• Exercise:
Every record below should be repeated exactly. Omit the pictures.

• Dataset records:
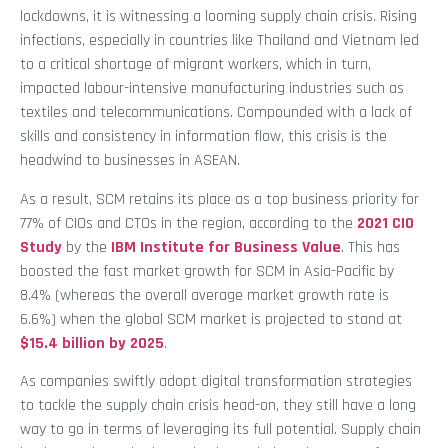
lockdowns, it is witnessing a looming supply chain crisis. Rising
infections, especially in countries like Thailand and Vietnam led
to a critical shortage of migrant workers, which in turn,
impacted labour-intensive manufacturing industries such as
textiles and telecommunications. Compounded with a lack of
skills and consistency in information flow, this crisis is the
headwind to businesses in ASEAN.
As a result, SCM retains its place as a top business priority for
77% of CIOs and CTOs in the region, according to the
2021 CIO
Study
by the
IBM Institute for Business Value
. This has
boosted the fast market growth for SCM in Asia-Pacific by
8.4% (whereas the overall average market growth rate is
6.6%) when the global SCM market is projected to stand at
$15.4 billion by 2025
.
As companies swiftly adopt digital transformation strategies
to tackle the supply chain crisis head-on, they still have a long
way to go in terms of leveraging its full potential. Supply chain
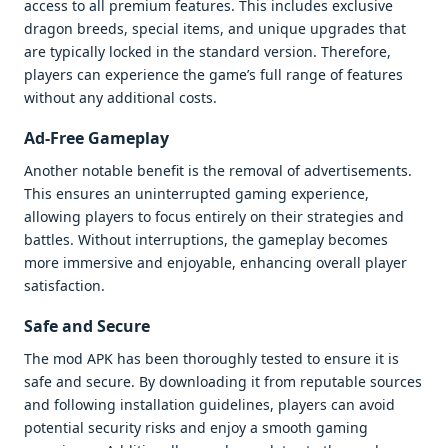
access to all premium features. This includes exclusive
dragon breeds, special items, and unique upgrades that
are typically locked in the standard version. Therefore,
players can experience the game’s full range of features
without any additional costs.
Ad-Free Gameplay
Another notable benefit is the removal of advertisements.
This ensures an uninterrupted gaming experience,
allowing players to focus entirely on their strategies and
battles. Without interruptions, the gameplay becomes
more immersive and enjoyable, enhancing overall player
satisfaction.
Safe and Secure
The mod APK has been thoroughly tested to ensure it is
safe and secure. By downloading it from reputable sources
and following installation guidelines, players can avoid
potential security risks and enjoy a smooth gaming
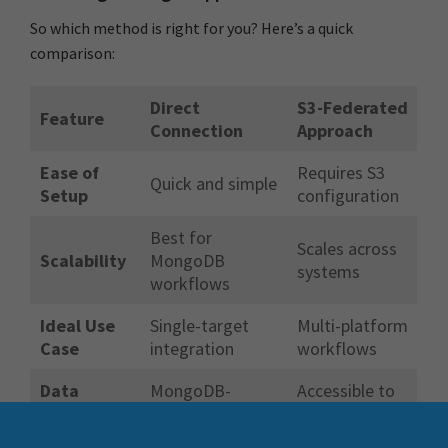
So which method is right for you? Here’s a quick
comparison:
Direct
S3-Federated
Feature
Connection
Approach
Ease of
Requires S3
Quick and simple
Setup
configuration
Best for
Scales across
Scalability
MongoDB
systems
workflows
Ideal Use
Single-target
Multi-platform
Case
integration
workflows
Data
MongoDB-
Accessible to
Reusability
specific
all systems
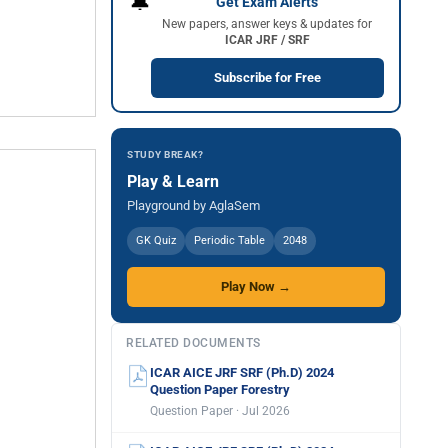
🔔
Get Exam Alerts
New papers, answer keys & updates for
ICAR JRF / SRF
Subscribe for Free
STUDY BREAK?
Play & Learn
Playground by AglaSem
GK Quiz
Periodic Table
2048
Play Now →
RELATED DOCUMENTS
ICAR AICE JRF SRF (Ph.D) 2024
Question Paper Forestry
Question Paper · Jul 2026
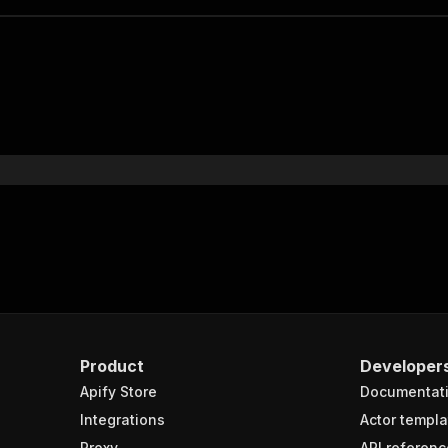
Product
Developer
Apify Store
Documentat
Integrations
Actor templa
Proxy
API referenc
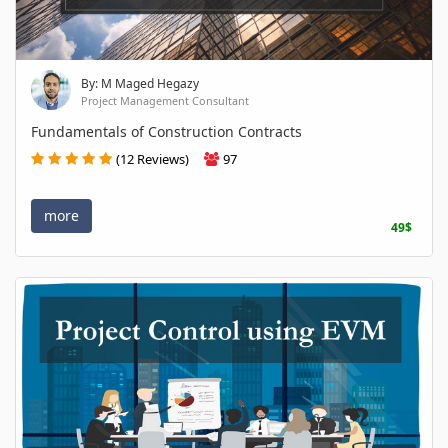
By: M Maged Hegazy
Project Management Consultant
Fundamentals of Construction Contracts
(12 Reviews)
97
more
49$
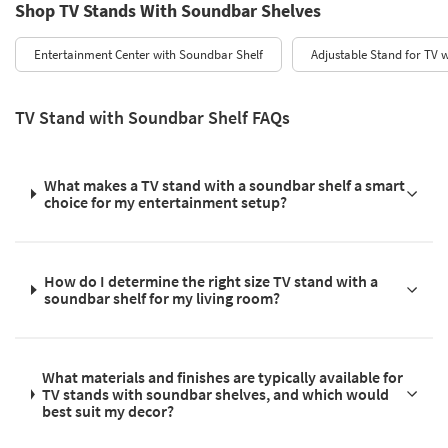
Shop TV Stands With Soundbar Shelves
Entertainment Center with Soundbar Shelf
Adjustable Stand for TV w
TV Stand with Soundbar Shelf FAQs
What makes a TV stand with a soundbar shelf a smart
choice for my entertainment setup?
How do I determine the right size TV stand with a
soundbar shelf for my living room?
What materials and finishes are typically available for
TV stands with soundbar shelves, and which would
best suit my decor?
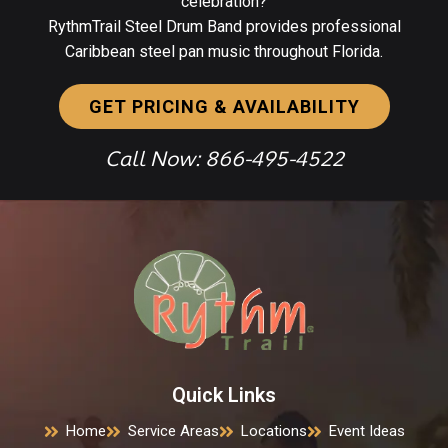
celebration?
RythmTrail Steel Drum Band provides professional
Caribbean steel pan music throughout Florida.
GET PRICING & AVAILABILITY
Call Now: 866-495-4522
Quick Links
Home
Service Areas
Locations
Event Ideas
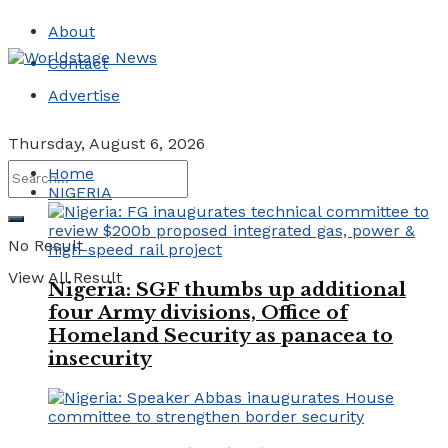
About
Contact
Advertise
Thursday, August 6, 2026
Home
NIGERIA
No Result
View All Result
Nigeria: SGF thumbs up additional
four Army divisions, Office of
Homeland Security as panacea to
insecurity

• Answer to the exercise:
lockdowns, it is witnessing a looming supply chain crisis. Rising
infections, especially in countries like Thailand and Vietnam led
to a critical shortage of migrant workers, which in turn,
impacted labour-intensive manufacturing industries such as
textiles and telecommunications. Compounded with a lack of
skills and consistency in information flow, this crisis is the
headwind to businesses in ASEAN.
As a result, SCM retains its place as a top business priority for
77% of CIOs and CTOs in the region, according to the
2021 CIO
Study
by the
IBM Institute for Business Value
. This has
boosted the fast market growth for SCM in Asia-Pacific by
8.4% (whereas the overall average market growth rate is
6.6%) when the global SCM market is projected to stand at
$15.4 billion by 2025
.
As companies swiftly adopt digital transformation strategies
to tackle the supply chain crisis head-on, they still have a long
way to go in terms of leveraging its full potential. Supply chain
access to all premium features. This includes exclusive
dragon breeds, special items, and unique upgrades that
are typically locked in the standard version. Therefore,
players can experience the game’s full range of features
without any additional costs.
Ad-Free Gameplay
Another notable benefit is the removal of advertisements.
This ensures an uninterrupted gaming experience,
allowing players to focus entirely on their strategies and
battles. Without interruptions, the gameplay becomes
more immersive and enjoyable, enhancing overall player
satisfaction.
Safe and Secure
The mod APK has been thoroughly tested to ensure it is
safe and secure. By downloading it from reputable sources
and following installation guidelines, players can avoid
potential security risks and enjoy a smooth gaming
So which method is right for you? Here’s a quick
comparison:
Direct
S3-Federated
Feature
Connection
Approach
Ease of
Requires S3
Quick and simple
Setup
configuration
Best for
Scales across
Scalability
MongoDB
systems
workflows
Ideal Use
Single-target
Multi-platform
Case
integration
workflows
Data
MongoDB-
Accessible to
Reusability
specific
all systems
🔔
Get Exam Alerts
New papers, answer keys & updates for
ICAR JRF / SRF
Subscribe for Free
STUDY BREAK?
Play & Learn
Playground by AglaSem
GK Quiz
Periodic Table
2048
Play Now →
RELATED DOCUMENTS
ICAR AICE JRF SRF (Ph.D) 2024
Question Paper Forestry
Question Paper · Jul 2026
Product
Developer
Apify Store
Documentat
Integrations
Actor templa
Proxy
API referenc
By: M Maged Hegazy
Project Management Consultant
Fundamentals of Construction Contracts
(12 Reviews)
97
more
49$
Shop TV Stands With Soundbar Shelves
Entertainment Center with Soundbar Shelf
Adjustable Stand for TV w
TV Stand with Soundbar Shelf FAQs
What makes a TV stand with a soundbar shelf a smart
choice for my entertainment setup?
How do I determine the right size TV stand with a
soundbar shelf for my living room?
What materials and finishes are typically available for
TV stands with soundbar shelves, and which would
best suit my decor?
celebration?
RythmTrail Steel Drum Band provides professional
Caribbean steel pan music throughout Florida.
GET PRICING & AVAILABILITY
Call Now: 866-495-4522
Quick Links
Home
Service Areas
Locations
Event Ideas
About
Contact
Advertise
Thursday, August 6, 2026
Home
NIGERIA
No Result
View All Result
Nigeria: SGF thumbs up additional
four Army divisions, Office of
Homeland Security as panacea to
insecurity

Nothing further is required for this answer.